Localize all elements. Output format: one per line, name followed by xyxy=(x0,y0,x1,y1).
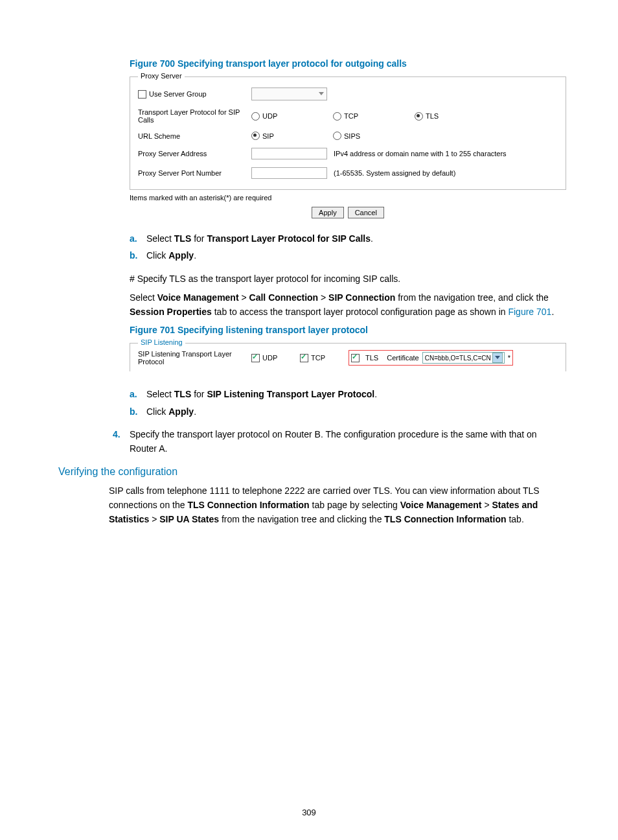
transport-tcp-label: TCP xyxy=(344,112,358,120)
figure-701-link[interactable]: Figure 701 xyxy=(508,307,551,317)
transport-tcp-radio[interactable] xyxy=(333,112,341,121)
required-asterisk: * xyxy=(508,354,510,362)
transport-tls-radio[interactable] xyxy=(415,112,423,121)
figure-701-title: Figure 701 Specifying listening transpor… xyxy=(130,325,566,335)
sip-listening-protocol-label: SIP Listening Transport Layer Protocol xyxy=(138,350,251,366)
url-sip-label: SIP xyxy=(262,132,274,140)
step-b-text: Click Apply. xyxy=(146,248,566,262)
step2-b-text: Click Apply. xyxy=(146,404,566,419)
proxy-port-input[interactable] xyxy=(251,167,327,179)
step-4-marker: 4. xyxy=(113,428,130,456)
verifying-paragraph: SIP calls from telephone 1111 to telepho… xyxy=(109,484,566,526)
listen-udp-label: UDP xyxy=(262,354,277,362)
step2-a-text: Select TLS for SIP Listening Transport L… xyxy=(146,387,566,401)
certificate-value: CN=bbb,O=TLS,C=CN xyxy=(425,355,491,362)
step-4-text: Specify the transport layer protocol on … xyxy=(130,428,566,456)
verifying-heading: Verifying the configuration xyxy=(58,466,566,478)
url-scheme-label: URL Scheme xyxy=(138,132,251,140)
proxy-server-fieldset: Proxy Server Use Server Group Transport … xyxy=(130,76,566,190)
step2-b-marker: b. xyxy=(130,404,146,419)
nav-instruction: Select Voice Management > Call Connectio… xyxy=(130,291,566,319)
proxy-address-label: Proxy Server Address xyxy=(138,150,251,158)
transport-udp-radio[interactable] xyxy=(251,112,260,121)
step-b-marker: b. xyxy=(130,248,146,262)
cancel-button[interactable]: Cancel xyxy=(348,207,384,218)
listen-tcp-checkbox[interactable] xyxy=(300,354,308,362)
use-server-group-checkbox[interactable] xyxy=(138,90,146,99)
proxy-address-input[interactable] xyxy=(251,148,327,159)
certificate-label: Certificate xyxy=(387,354,419,362)
figure-700-title: Figure 700 Specifying transport layer pr… xyxy=(130,58,566,69)
specify-tls-incoming: # Specify TLS as the transport layer pro… xyxy=(130,272,566,286)
required-note: Items marked with an asterisk(*) are req… xyxy=(130,194,566,202)
transport-protocol-label: Transport Layer Protocol for SIP Calls xyxy=(138,108,251,124)
step-a-marker: a. xyxy=(130,231,146,246)
proxy-port-label: Proxy Server Port Number xyxy=(138,169,251,177)
url-sips-radio[interactable] xyxy=(333,132,341,140)
server-group-select[interactable] xyxy=(251,88,327,100)
proxy-port-hint: (1-65535. System assigned by default) xyxy=(334,169,455,177)
listen-tls-checkbox[interactable] xyxy=(351,354,360,362)
apply-button[interactable]: Apply xyxy=(312,207,344,218)
proxy-address-hint: IPv4 address or domain name with 1 to 25… xyxy=(334,150,507,158)
chevron-down-icon xyxy=(492,353,503,363)
use-server-group-label: Use Server Group xyxy=(149,90,207,98)
transport-tls-label: TLS xyxy=(426,112,439,120)
step2-a-marker: a. xyxy=(130,387,146,401)
transport-udp-label: UDP xyxy=(262,112,277,120)
tls-certificate-group: TLS Certificate CN=bbb,O=TLS,C=CN * xyxy=(349,350,513,366)
certificate-select[interactable]: CN=bbb,O=TLS,C=CN xyxy=(422,352,505,364)
sip-listening-legend: SIP Listening xyxy=(138,338,185,346)
url-sip-radio[interactable] xyxy=(251,132,260,140)
proxy-server-legend: Proxy Server xyxy=(138,72,185,80)
step-a-text: Select TLS for Transport Layer Protocol … xyxy=(146,231,566,246)
listen-tls-label: TLS xyxy=(365,354,378,362)
listen-udp-checkbox[interactable] xyxy=(251,354,260,362)
sip-listening-fieldset: SIP Listening SIP Listening Transport La… xyxy=(130,343,566,371)
url-sips-label: SIPS xyxy=(344,132,360,140)
listen-tcp-label: TCP xyxy=(311,354,325,362)
page-number: 309 xyxy=(0,808,618,817)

────────

• [Task objective] The answer should match the material exactly, with every picture removed.

• [Task answer]
Localize all elements. Output format: one per line, name followed by xyxy=(x0,y0,x1,y1).
transport-tcp-label: TCP xyxy=(344,112,358,120)
figure-701-link[interactable]: Figure 701 xyxy=(508,307,551,317)
transport-tcp-radio[interactable] xyxy=(333,112,341,121)
required-asterisk: * xyxy=(508,354,510,362)
transport-tls-radio[interactable] xyxy=(415,112,423,121)
figure-701-title: Figure 701 Specifying listening transpor… xyxy=(130,325,566,335)
sip-listening-protocol-label: SIP Listening Transport Layer Protocol xyxy=(138,350,251,366)
url-sip-label: SIP xyxy=(262,132,274,140)
step-b-text: Click Apply. xyxy=(146,248,566,262)
step2-b-text: Click Apply. xyxy=(146,404,566,419)
proxy-port-input[interactable] xyxy=(251,167,327,179)
step-4-marker: 4. xyxy=(113,428,130,456)
verifying-paragraph: SIP calls from telephone 1111 to telepho… xyxy=(109,484,566,526)
listen-udp-label: UDP xyxy=(262,354,277,362)
step2-a-text: Select TLS for SIP Listening Transport L… xyxy=(146,387,566,401)
certificate-value: CN=bbb,O=TLS,C=CN xyxy=(425,355,491,362)
step-4-text: Specify the transport layer protocol on … xyxy=(130,428,566,456)
verifying-heading: Verifying the configuration xyxy=(58,466,566,478)
url-scheme-label: URL Scheme xyxy=(138,132,251,140)
proxy-server-fieldset: Proxy Server Use Server Group Transport … xyxy=(130,76,566,190)
step2-b-marker: b. xyxy=(130,404,146,419)
nav-instruction: Select Voice Management > Call Connectio… xyxy=(130,291,566,319)
proxy-address-label: Proxy Server Address xyxy=(138,150,251,158)
transport-udp-radio[interactable] xyxy=(251,112,260,121)
step-b-marker: b. xyxy=(130,248,146,262)
cancel-button[interactable]: Cancel xyxy=(348,207,384,218)
listen-tcp-checkbox[interactable] xyxy=(300,354,308,362)
use-server-group-checkbox[interactable] xyxy=(138,90,146,99)
proxy-address-input[interactable] xyxy=(251,148,327,159)
certificate-label: Certificate xyxy=(387,354,419,362)
figure-700-title: Figure 700 Specifying transport layer pr… xyxy=(130,58,566,69)
specify-tls-incoming: # Specify TLS as the transport layer pro… xyxy=(130,272,566,286)
required-note: Items marked with an asterisk(*) are req… xyxy=(130,194,566,202)
transport-protocol-label: Transport Layer Protocol for SIP Calls xyxy=(138,108,251,124)
step-a-marker: a. xyxy=(130,231,146,246)
proxy-port-label: Proxy Server Port Number xyxy=(138,169,251,177)
url-sips-radio[interactable] xyxy=(333,132,341,140)
server-group-select[interactable] xyxy=(251,88,327,100)
proxy-port-hint: (1-65535. System assigned by default) xyxy=(334,169,455,177)
listen-tls-checkbox[interactable] xyxy=(351,354,360,362)
apply-button[interactable]: Apply xyxy=(312,207,344,218)
proxy-address-hint: IPv4 address or domain name with 1 to 25… xyxy=(334,150,507,158)
chevron-down-icon xyxy=(492,353,503,363)
use-server-group-label: Use Server Group xyxy=(149,90,207,98)
transport-tls-label: TLS xyxy=(426,112,439,120)
step2-a-marker: a. xyxy=(130,387,146,401)
transport-udp-label: UDP xyxy=(262,112,277,120)
tls-certificate-group: TLS Certificate CN=bbb,O=TLS,C=CN * xyxy=(349,350,513,366)
certificate-select[interactable]: CN=bbb,O=TLS,C=CN xyxy=(422,352,505,364)
sip-listening-legend: SIP Listening xyxy=(138,338,185,346)
url-sip-radio[interactable] xyxy=(251,132,260,140)
proxy-server-legend: Proxy Server xyxy=(138,72,185,80)
step-a-text: Select TLS for Transport Layer Protocol … xyxy=(146,231,566,246)
listen-tls-label: TLS xyxy=(365,354,378,362)
listen-udp-checkbox[interactable] xyxy=(251,354,260,362)
sip-listening-fieldset: SIP Listening SIP Listening Transport La… xyxy=(130,343,566,371)
url-sips-label: SIPS xyxy=(344,132,360,140)
listen-tcp-label: TCP xyxy=(311,354,325,362)
page-number: 309 xyxy=(0,808,618,817)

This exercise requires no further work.